Extracting Social Networks from Literary Text

Moses Boudourides

 

In this workshop, we intend to use certain natural language processing, text analysis and and machine learning techniques in order to extract social networks from texts of literary fiction (or other texts such as archives, biographies, transcripts of movies or theatrical plays etc.). In the workshop, we are going to elaborate on a mixed automatic and manual approach, which is driven by the extraction of three entities: (1) character names, (2) a direct and indirect speech attribution and (3) a categorization of attributes to characters and quoted speech (and other referrals). Text may be processed with the Stanford Named Entity Recognition (NER) tagger that seeks to locate and classify textual elements into pre-defined categories such as the names of persons, organizations, locations, expressions of times, various quantities, etc. The outcome of this task is to identify the actors of the social network to be extracted from the text. Although there are many methods for direct and indirect speech attribution (so that one might be able to identify occurrences when one character refers to or interacts with another one inside quoted speeches), due to existing time limitations in the workshop, we are going to follow a ”primitive” approach in which a first automatic retrieve of all speech quotes will be subsequently annotated manually so that one might be able to get a first (rough) approximation of the extracted social network ties among the previously identified actors.

A particular (and rather easily implemented) case of this task is when quoted speech consists of (well defined) conversational chunks, as it is the case in many theatrical plays (or transcripts of movies etc.).

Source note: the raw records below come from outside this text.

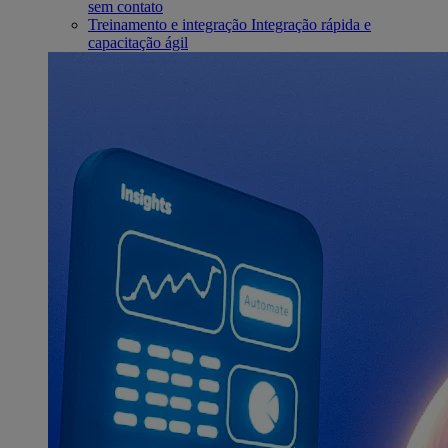
sem contato
Treinamento e integração
Integração rápida e
capacitação ágil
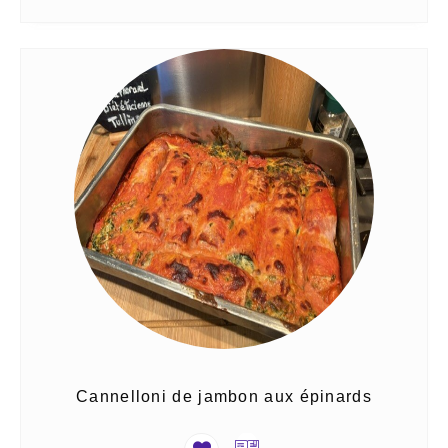
Cannelloni de jambon aux épinards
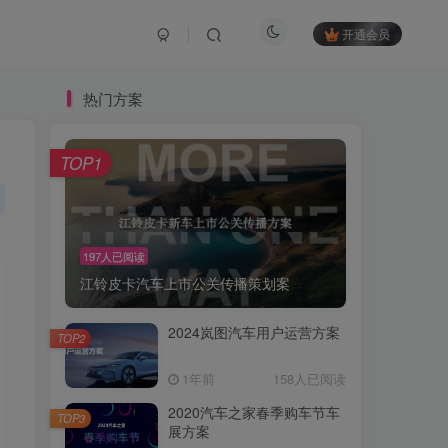
开通会员
热门方案
TOP1
197人已阅读
江铃皮卡汽车上市公关传播策划案
2024岚图汽车用户运营方案
TOP2
1年前
158人已阅读
2020汽车之家春季购车节车
TOP3
展方案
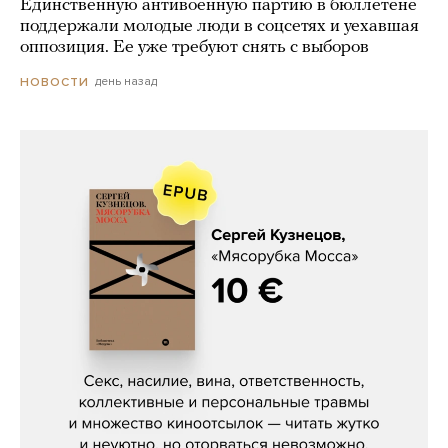
Единственную антивоенную партию в бюллетене
поддержали молодые люди в соцсетях и уехавшая
оппозиция. Ее уже требуют снять с выборов
день назад
НОВОСТИ
Сергей Кузнецов, «Мясорубка
Мосса»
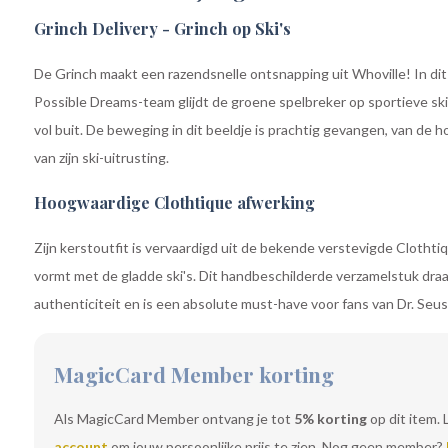
Grinch Delivery - Grinch op Ski's
De Grinch maakt een razendsnelle ontsnapping uit Whoville! In d
Possible Dreams-team glijdt de groene spelbreker op sportieve ski'
vol buit. De beweging in dit beeldje is prachtig gevangen, van de h
van zijn ski-uitrusting.
Hoogwaardige Clothtique afwerking
Zijn kerstoutfit is vervaardigd uit de bekende verstevigde Clothti
vormt met de gladde ski's. Dit handbeschilderde verzamelstuk draa
authenticiteit en is een absolute must-have voor fans van Dr. Seus
MagicCard Member korting
Als MagicCard Member ontvang je tot
5% korting
op dit item. 
account
om jouw persoonlijke prijs te zien. Nog geen member?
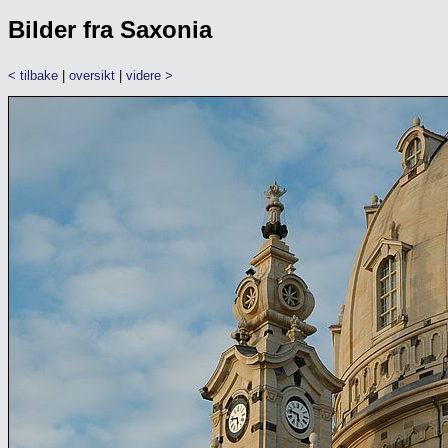
Bilder fra Saxonia
< tilbake
|
oversikt
|
videre >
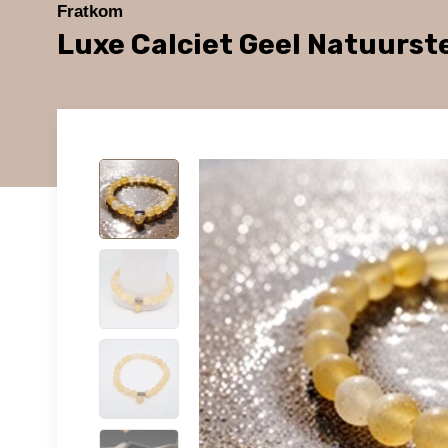
Fratkom
Luxe Calciet Geel Natuurs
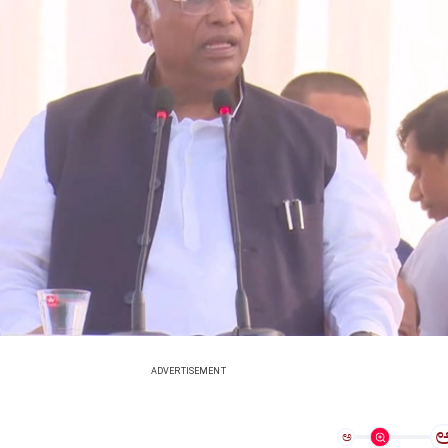
ADVERTISEMENT
ಅ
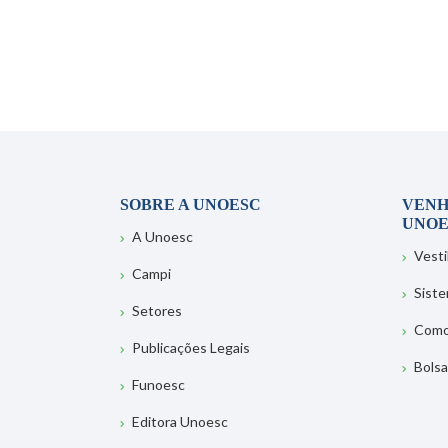
SOBRE A UNOESC
VENH
UNOE
A Unoesc
Vesti
Campi
Sist
Setores
Como
Publicações Legais
Bolsa
Funoesc
Editora Unoesc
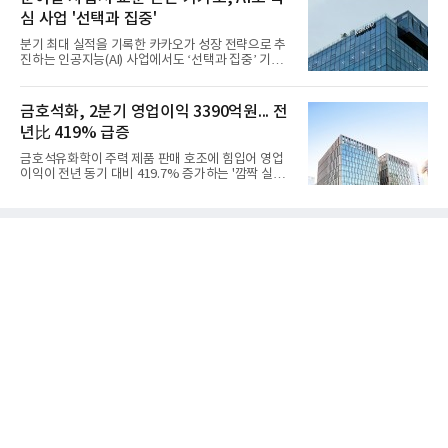
일 밝혔다. 사업별로는 기초화학 부문(롯데케미칼 기
심 사업 '선택과 집중'
초소재사업·LC타이탄·LC USA·롯데대산석화)이 매
출 3조9403억원, 영업이익 23억원을 기록했다. 정기
분기 최대 실적을 기록한 카카오가 성장 전략으로 추
보수 영향과 원료 가격 변동에 따른 래깅 효과로 전분
진하는 인공지능(AI) 사업에서도 ‘선택과 집중’ 기조
기 대비 수익성은 둔화됐지만 흑자 전환 흐름을 유지
를 강화하고 있다. 경쟁사들이 AI 데이터센터 등 인프
했다.첨단소재 부문은 매출 1조1551억원, 영업이익
라 투자에 나서는 것과 달리, 카카오는 ‘카카오톡’이
1325억원을 기록했다. 주요 제품의 스프레드 확대와
라는 플랫폼 경쟁력을 활용한 AI 에이전트 서비스에
금호석화, 2분기 영업이익 3390억원... 전
우호적인 환율 효과
집중하는 전략이다. 과거 무리한 사업 확장 과정에서
년比 419% 급증
겪었던 시행착오를 되풀이하지 않고 핵심 역량에 집
중하겠다는 취지로 풀이된다.7일 업계에 따르면 카카
금호석유화학이 주력 제품 판매 호조에 힘입어 영업
오는 올해 2분기 연결 기준 매출 2조985억원, 영업이
이익이 전년 동기 대비 419.7% 증가하는 '깜짝 실
익 2770억원을 기록했다. 전년 동기 대비 매출과 영업
적'을 냈다. 금호석유화학은 연결 기준 올해 2분기 영
이익은 각각 9%, 36% 증가해 모두 분기 기준 역대
업이익이 3390억원으로 지난해 동기보다 419.7% 증
최대치다. 상반기 기준 매출은 4조405억원, 영업이익
가한 것으로 잠정 집계됐다고 7일 공시했다.매출은 2
은 4884억
조2682억원으로 지난해 동기 대비 27.9% 증가했다.
순이익은 3004억원으로 420.4% 늘었다.이번 호실적
은 주력 제품인 NB라텍스와 합성수지 판매 호조가 견
인한 것으로 풀이된다. 미국의 중국산 의료용 고무장
갑 관세 인상 이후 동남아 장갑업체의 가동률이 높아
지면서 NB라텍스 수요가 증가했고, 원재료인 부타디
엔(BD) 가격 상승분을 제품 가격에 반영하면서 수익
성이 개선됐다.금호석유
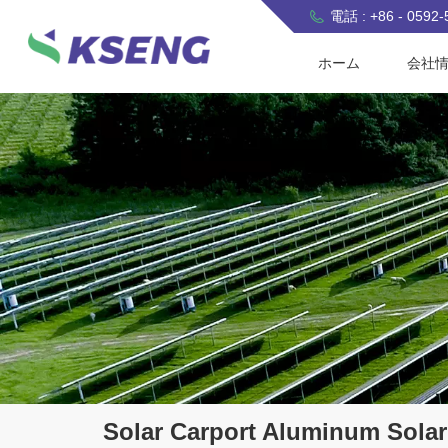
電話 : +86 - 0592
ホーム
会社
Solar Carport Aluminum Sola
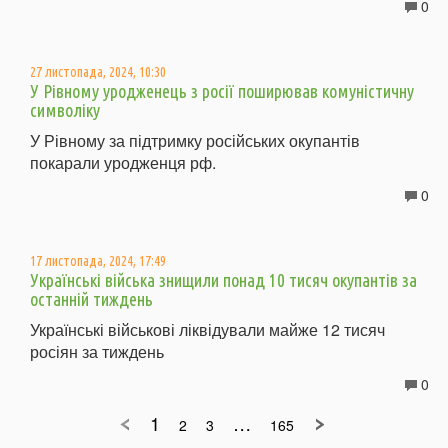
0
27 листопада, 2024, 10:30
У Рівному уродженець з росії поширював комуністичну
символіку
У Рівному за підтримку російських окупантів
покарали уродженця рф.
0
17 листопада, 2024, 17:49
Українські війська знищили понад 10 тисяч окупантів за
останній тиждень
Українські військові ліквідували майже 12 тисяч
росіян за тиждень
0
1
…
2
3
165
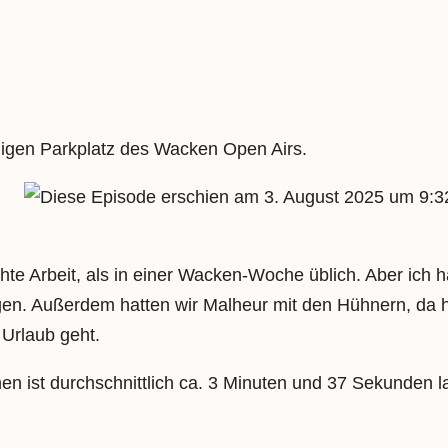
igen Parkplatz des Wacken Open Airs.
3. August 2025 um 9:3
hte Arbeit, als in einer Wacken-Woche üblich. Aber ich
ügen. Außerdem hatten wir Malheur mit den Hühnern, da 
 Urlaub geht.
en ist durchschnittlich ca. 3 Minuten und 37 Sekunden l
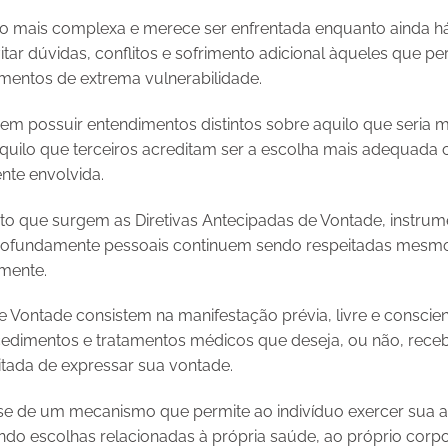
o mais complexa e merece ser enfrentada enquanto ainda h
vitar dúvidas, conflitos e sofrimento adicional àqueles que
entos de extrema vulnerabilidade.
em possuir entendimentos distintos sobre aquilo que seria m
uilo que terceiros acreditam ser a escolha mais adequada
nte envolvida.
to que surgem as Diretivas Antecipadas de Vontade, instrume
rofundamente pessoais continuem sendo respeitadas mesmo 
amente.
de Vontade consistem na manifestação prévia, livre e consci
edimentos e tratamentos médicos que deseja, ou não, receb
litada de expressar sua vontade.
-se de um mecanismo que permite ao indivíduo exercer sua
ndo escolhas relacionadas à própria saúde, ao próprio corpo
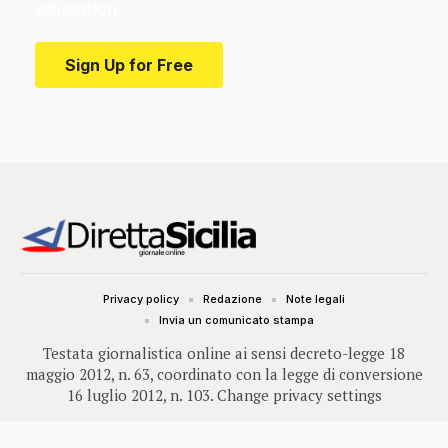
education.
Sign Up for Free
Privacy policy
Redazione
Note legali
Invia un comunicato stampa
Testata giornalistica online ai sensi decreto-legge 18
maggio 2012, n. 63, coordinato con la legge di conversione
16 luglio 2012, n. 103.
Change privacy settings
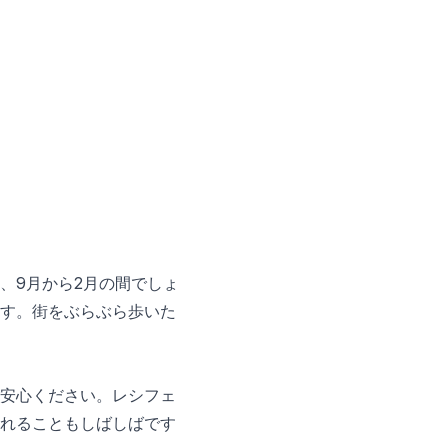
、9月から2月の間でしょ
す。街をぶらぶら歩いた
安心ください。レシフェ
れることもしばしばです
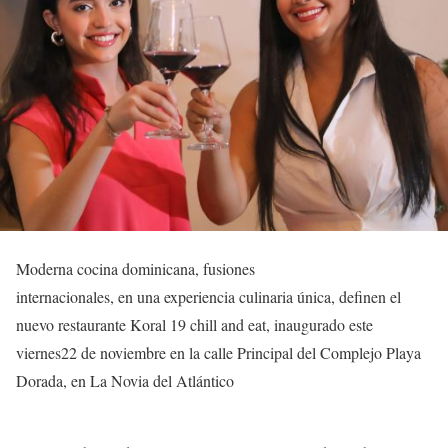
Moderna cocina dominicana, fusiones
internacionales, en una experiencia culinaria única, definen el
nuevo restaurante Koral 19 chill and eat, inaugurado este
viernes22 de noviembre en la calle Principal del Complejo Playa
Dorada, en La Novia del Atlántico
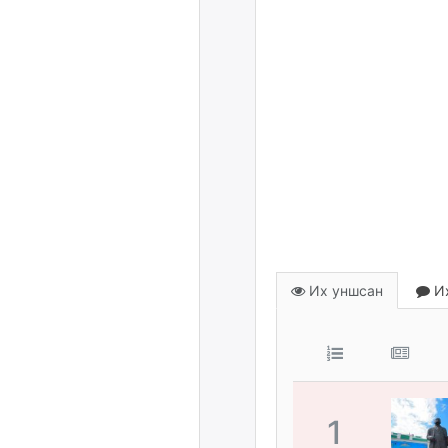
Их уншсан
Их
1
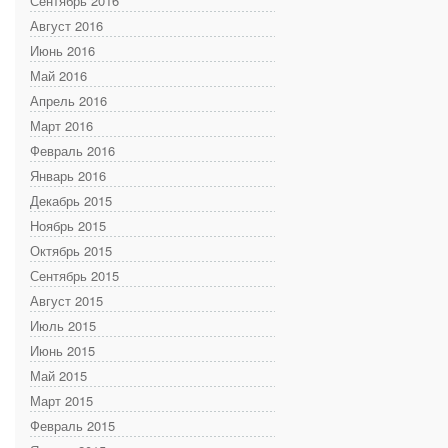
Сентябрь 2016
Август 2016
Июнь 2016
Май 2016
Апрель 2016
Март 2016
Февраль 2016
Январь 2016
Декабрь 2015
Ноябрь 2015
Октябрь 2015
Сентябрь 2015
Август 2015
Июль 2015
Июнь 2015
Май 2015
Март 2015
Февраль 2015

Similarly, due to the same limitations of presenting the general methodology of textual social networks extraction in the workshop, the distribution of attributes and attitudes to characters (actors) and the assignment of a certain categorical tags (labels) to speech interactions or other referrals (ties) will be done by annotators who process manually the set of sampled quotations (and possibly resorting to the context of the plot of the text). Nevertheless, in certain cases, one is able to apply the machine learning technique of sentiment analysis in order to obtain a signed social network, by evaluating the affective state of characters (actors) and the emotional effect of their speech or observational interactions or judgements (ties).